A escola transformou-se num supermercado onde os adultos distribuem conhecimentos que apenas servem para ter sucesso na escola.”
Esta é a tese de Philippe Meirieu e de George Marc, desenvolvida na obra “L’école ou la guerre civile”. Segundo os autores, as escolas são hoje máquinas, que tanto integram como excluem, e os professores que escolhem a profissão não têm condições para responder positivamente à imensidão de pedidos e mandatos sociais, trabalhando no mesmo modelo (no mesmo molde) escolar.

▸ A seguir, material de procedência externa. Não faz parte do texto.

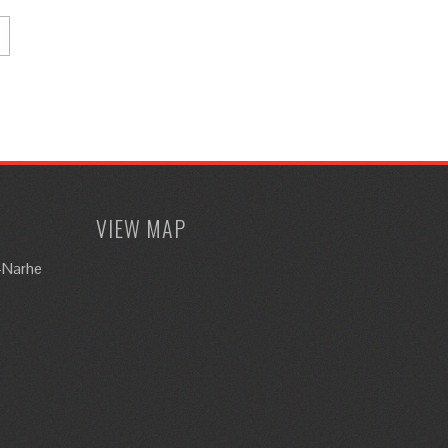
VIEW MAP
i-Narhe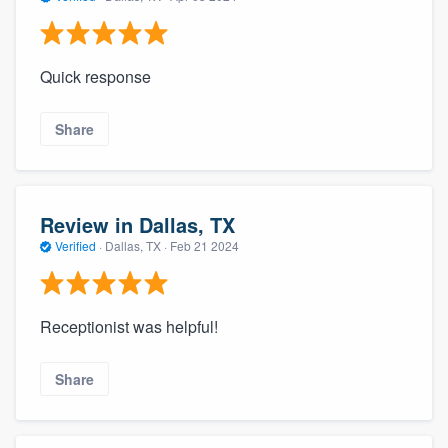
Quick response
Share
Review in Dallas, TX
Verified
·
Dallas, TX ·
Feb 21 2024
Receptionist was helpful!
Share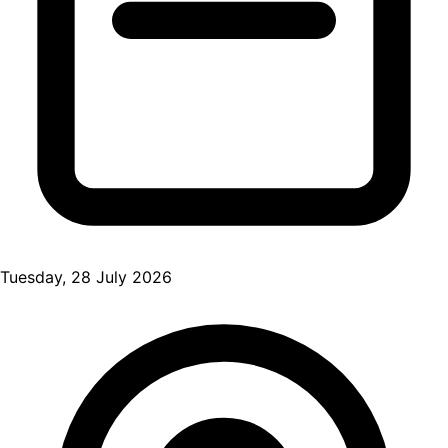
Tuesday, 28 July 2026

Para evitar o stress e a depressão profissionais, a fuga da escola e o
desinvestimento na profissão, parece urgente construir um novo sentido para a escola (sustentam os autores que o principal problema da escola é o seu projeto educativo e não a carência de meios), experimentar novas formas de organizar os saberes, de distribuir os tempos e ocupar os espaços escolares,
desmistificar a “excelência” dos exames, instituir novas modalidades de trabalho docente, de aprender e praticar a democracia deliberativa que promova e consagre os direitos das pessoas (cada vez mais ameaçadas pelas novas exclusões sociais).
Trata-se, ao fim e ao cabo, de mudar de viatura porque esta está já, irremediavelmente, gasta. De mudar de paradigma porque este já nem sequer serve a ordem taylorista para que foi criado.

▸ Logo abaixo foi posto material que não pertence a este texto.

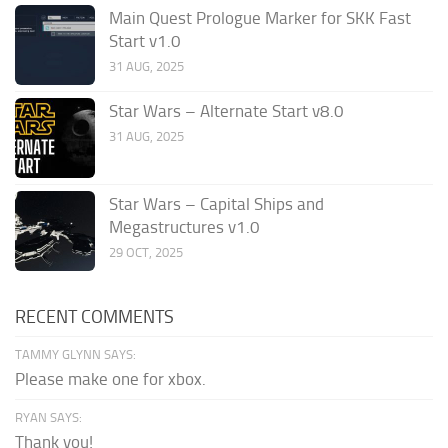
Main Quest Prologue Marker for SKK Fast
Start v1.0
31 AUG, 2025
Star Wars – Alternate Start v8.0
31 AUG, 2025
Star Wars – Capital Ships and
Megastructures v1.0
29 OCT, 2025
RECENT COMMENTS
TAMMY GLYNN SAYS:
Please make one for xbox.
RYAN SAYS:
Thank you!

E só os professores – esses seres frágeis e excecionais, como tenho vindo a escrever – podem protagonizar estas mudanças. Mas para isso é preciso um projeto político forte que os envolva e mobilize. O que, desde há muitos anos, não tem vindo a acontecer.

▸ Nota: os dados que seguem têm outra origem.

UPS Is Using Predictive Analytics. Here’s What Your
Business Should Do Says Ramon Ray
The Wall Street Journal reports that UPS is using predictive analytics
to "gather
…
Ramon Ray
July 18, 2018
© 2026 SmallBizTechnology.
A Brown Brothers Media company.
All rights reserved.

O José Matias escrevera esse texto em 2011. E já estávamos no novembro de 2023. Durante uma dúzia de anos, os seus colegas universitários repetiram esse jargão, na génese de leis e de pareceres, sem que nada tenha mudado. Durante cinquenta anos – refiro-me ao tempo entre a dita Revolução dos Cravos e o ano de 2023 – palestrantes tinham repetido a mesma lengalenga, nos palcos dos congressos. Milhares de cursos ministrados por competentes formadores não tinham logrado mudança, muito menos inovação. Esta só surgia nos slogans publicitários e em teses guardadas nos arquivos das universidades.
Sempre que ouvia falar de escolas “inovadoras”, de imediato, ia à sua procura. De inovação nada tinham. Não apontavam “um novo sentido para a escola”, nem nelas se experimentava” novas formas de organizar os saberes, de distribuir os tempos e ocupar os espaços escolares, desmistificar a “excelência” dos exames, instituir novas modalidades de trabalho docente, de aprender e praticar a democracia deliberativa”.
Como dizia o amigo José Matias, tratava-se, afinal, de “mudar de viatura”, porque aquela estava, irremediavelmente, gasta, de “mudar de paradigma”, porque aquele que vigorava nas escolas já nem sequer servia a ordem taylorista para que fora criado.
Talvez não por acaso, quando regressava da Marina da Glória, o amigo António, que andava observando práticas e tomando notas no chão de escolas, me ligou. Combinamos encontrar-nos na minha mátria brasileira, para repensar a Escola e tentar encontrar modos de “mudar de viatura”.